There may be more to learn from this insight than from a dozen textbooks that offer complex analyses of how the political process is supposed to work.
May '10
Re: The Unpublished Margaret Thatcher Interviews
Or even a print-friendly format. That would be very helpful.
Re: The Unpublished Margaret Thatcher Interviews
Fascinating--just fascinating. What strikes me is how intelligent, tough, determined--and, frankly, rather cold and analytical--Lawson seems in his own right. Whereas Reagan was surrounded by people who at some basic level just loved the man--I mean, you could just see it in Cabinet meetings; even when George Shultz differed with the president, he conveyed a sense of underlying respect and even affection--Thatcher was instead surrounded by people whose hearts she could never command. Will, intellect, sheer fluency with policy, courage--those were the only tools she had to keep even the members of her own team working together, and properly subordinated to her.

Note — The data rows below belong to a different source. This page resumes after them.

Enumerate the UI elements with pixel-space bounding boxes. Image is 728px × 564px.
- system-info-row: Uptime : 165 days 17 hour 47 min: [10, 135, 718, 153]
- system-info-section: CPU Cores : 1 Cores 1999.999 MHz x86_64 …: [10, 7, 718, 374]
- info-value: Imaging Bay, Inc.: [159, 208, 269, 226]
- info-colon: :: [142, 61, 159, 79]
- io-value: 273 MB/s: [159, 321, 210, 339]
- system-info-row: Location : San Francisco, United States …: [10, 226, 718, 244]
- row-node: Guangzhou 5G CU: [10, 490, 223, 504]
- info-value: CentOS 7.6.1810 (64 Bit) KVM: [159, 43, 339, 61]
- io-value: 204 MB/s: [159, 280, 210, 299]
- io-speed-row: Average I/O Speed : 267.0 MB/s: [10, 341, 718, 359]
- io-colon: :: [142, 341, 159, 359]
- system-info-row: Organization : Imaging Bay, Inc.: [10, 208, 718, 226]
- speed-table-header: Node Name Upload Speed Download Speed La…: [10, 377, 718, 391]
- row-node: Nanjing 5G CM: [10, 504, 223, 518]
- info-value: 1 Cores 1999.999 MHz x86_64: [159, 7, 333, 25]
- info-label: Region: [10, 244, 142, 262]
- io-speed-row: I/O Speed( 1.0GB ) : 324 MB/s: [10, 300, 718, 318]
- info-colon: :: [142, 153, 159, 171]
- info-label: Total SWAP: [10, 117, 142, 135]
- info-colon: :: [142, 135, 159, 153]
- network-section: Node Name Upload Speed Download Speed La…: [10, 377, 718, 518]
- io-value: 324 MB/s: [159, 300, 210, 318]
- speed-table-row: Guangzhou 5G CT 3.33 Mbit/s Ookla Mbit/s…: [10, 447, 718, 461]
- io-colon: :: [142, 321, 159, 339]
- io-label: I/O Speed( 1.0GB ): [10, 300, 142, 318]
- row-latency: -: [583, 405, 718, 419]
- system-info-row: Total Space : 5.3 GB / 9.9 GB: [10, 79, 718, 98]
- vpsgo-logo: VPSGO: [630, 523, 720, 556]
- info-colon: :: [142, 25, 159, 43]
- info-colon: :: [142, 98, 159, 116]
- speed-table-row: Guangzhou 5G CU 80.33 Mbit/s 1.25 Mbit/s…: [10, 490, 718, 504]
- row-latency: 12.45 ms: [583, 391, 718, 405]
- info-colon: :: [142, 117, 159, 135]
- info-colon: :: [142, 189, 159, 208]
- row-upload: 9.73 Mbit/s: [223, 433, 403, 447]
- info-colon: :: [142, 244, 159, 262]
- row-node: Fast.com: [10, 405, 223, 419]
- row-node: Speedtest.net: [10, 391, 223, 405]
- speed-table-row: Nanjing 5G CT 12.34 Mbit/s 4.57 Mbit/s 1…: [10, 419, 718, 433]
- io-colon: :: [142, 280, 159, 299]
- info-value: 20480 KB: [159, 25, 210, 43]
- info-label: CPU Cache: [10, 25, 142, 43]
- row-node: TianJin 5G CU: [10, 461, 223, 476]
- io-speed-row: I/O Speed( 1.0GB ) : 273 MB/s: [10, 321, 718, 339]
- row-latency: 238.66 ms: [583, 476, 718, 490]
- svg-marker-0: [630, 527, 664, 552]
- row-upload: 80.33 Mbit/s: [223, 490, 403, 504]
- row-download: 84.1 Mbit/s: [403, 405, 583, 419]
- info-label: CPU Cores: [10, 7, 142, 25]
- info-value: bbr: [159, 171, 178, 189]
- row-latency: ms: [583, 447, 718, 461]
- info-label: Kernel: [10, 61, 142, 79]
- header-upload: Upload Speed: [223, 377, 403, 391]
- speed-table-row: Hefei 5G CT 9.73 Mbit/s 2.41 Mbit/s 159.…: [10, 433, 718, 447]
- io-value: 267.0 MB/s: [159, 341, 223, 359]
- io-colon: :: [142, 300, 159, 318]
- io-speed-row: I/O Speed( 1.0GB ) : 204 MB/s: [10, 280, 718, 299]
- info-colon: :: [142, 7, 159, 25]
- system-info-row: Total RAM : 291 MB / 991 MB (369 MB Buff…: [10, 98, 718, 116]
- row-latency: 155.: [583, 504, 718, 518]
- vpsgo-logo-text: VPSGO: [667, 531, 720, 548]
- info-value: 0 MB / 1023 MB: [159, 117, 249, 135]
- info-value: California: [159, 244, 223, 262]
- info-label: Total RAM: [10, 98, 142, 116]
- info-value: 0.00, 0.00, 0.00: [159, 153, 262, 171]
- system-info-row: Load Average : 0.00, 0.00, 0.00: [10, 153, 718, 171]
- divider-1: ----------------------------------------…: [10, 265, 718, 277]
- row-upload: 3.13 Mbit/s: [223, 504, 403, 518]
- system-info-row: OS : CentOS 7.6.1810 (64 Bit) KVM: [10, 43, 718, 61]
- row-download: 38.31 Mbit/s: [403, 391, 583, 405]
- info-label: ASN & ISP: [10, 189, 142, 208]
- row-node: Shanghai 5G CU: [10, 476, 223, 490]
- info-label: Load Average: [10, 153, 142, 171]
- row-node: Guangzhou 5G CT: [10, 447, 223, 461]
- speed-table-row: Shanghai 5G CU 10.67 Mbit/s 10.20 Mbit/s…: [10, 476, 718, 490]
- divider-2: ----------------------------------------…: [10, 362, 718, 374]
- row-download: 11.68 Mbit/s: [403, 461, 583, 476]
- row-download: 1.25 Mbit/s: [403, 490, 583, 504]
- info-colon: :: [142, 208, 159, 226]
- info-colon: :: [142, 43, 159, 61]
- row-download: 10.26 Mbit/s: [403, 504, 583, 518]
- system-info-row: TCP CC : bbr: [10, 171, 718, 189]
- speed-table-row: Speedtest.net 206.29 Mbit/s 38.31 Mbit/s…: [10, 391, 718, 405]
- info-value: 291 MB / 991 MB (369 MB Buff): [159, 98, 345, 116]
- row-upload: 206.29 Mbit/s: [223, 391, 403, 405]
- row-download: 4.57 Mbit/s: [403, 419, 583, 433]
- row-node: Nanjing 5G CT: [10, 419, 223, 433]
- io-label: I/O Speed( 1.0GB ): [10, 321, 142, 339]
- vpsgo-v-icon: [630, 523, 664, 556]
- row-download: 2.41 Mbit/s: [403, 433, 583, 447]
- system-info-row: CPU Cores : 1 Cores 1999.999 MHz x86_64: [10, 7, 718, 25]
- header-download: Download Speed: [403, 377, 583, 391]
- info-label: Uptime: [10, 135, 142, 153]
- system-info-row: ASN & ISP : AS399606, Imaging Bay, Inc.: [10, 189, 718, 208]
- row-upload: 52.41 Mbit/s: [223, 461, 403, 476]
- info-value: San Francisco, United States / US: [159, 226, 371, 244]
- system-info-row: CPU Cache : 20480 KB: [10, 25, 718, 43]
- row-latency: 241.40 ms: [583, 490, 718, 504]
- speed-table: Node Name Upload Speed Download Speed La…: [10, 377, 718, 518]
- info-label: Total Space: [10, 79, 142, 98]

What an astonishing woman.
May '10
Re: The Unpublished Margaret Thatcher Interviews
We want more.
Jul '10
Re: The Unpublished Margaret Thatcher Interviews
I noted particularly his observation that it helps to remain at least somewhat of an outsider because it gives you insight into what is wrong with the system. That bit of insight can be applied in many ways to explain political behavior.
For example, I've been on the receiving end of some aggressive polling by an incumbent senator. I suggested that the senator has failed to show true leadership on many pressing issues for many years now. His position as an insider truly does not allow him to see the system (or his own actions) for what it is. He's a good man, he's just been inside too long.
May '10
Re: The Unpublished Margaret Thatcher Interviews
"Sure. You have an interesting comment about her transferring her affections to Gorbachev from Reagan, when she found that Bush was somewhat of a less inspiring figure than Reagan. I found this a very striking comment."
Me too. I'd love to hear more about this love triangle. Was his comment from his memoirs?
Re: The Unpublished Margaret Thatcher Interviews
OK, by popular demand, I'll see what I can do about publishing these as little e-books, That should make a fun project.
May '10
Re: The Unpublished Margaret Thatcher Interviews
I bet Peter could get you a great deal with Encounter Books, Claire. And then have you talk about it on that podcast thingy he does with Rob and James, with James making an incredible segue to pitch it for you.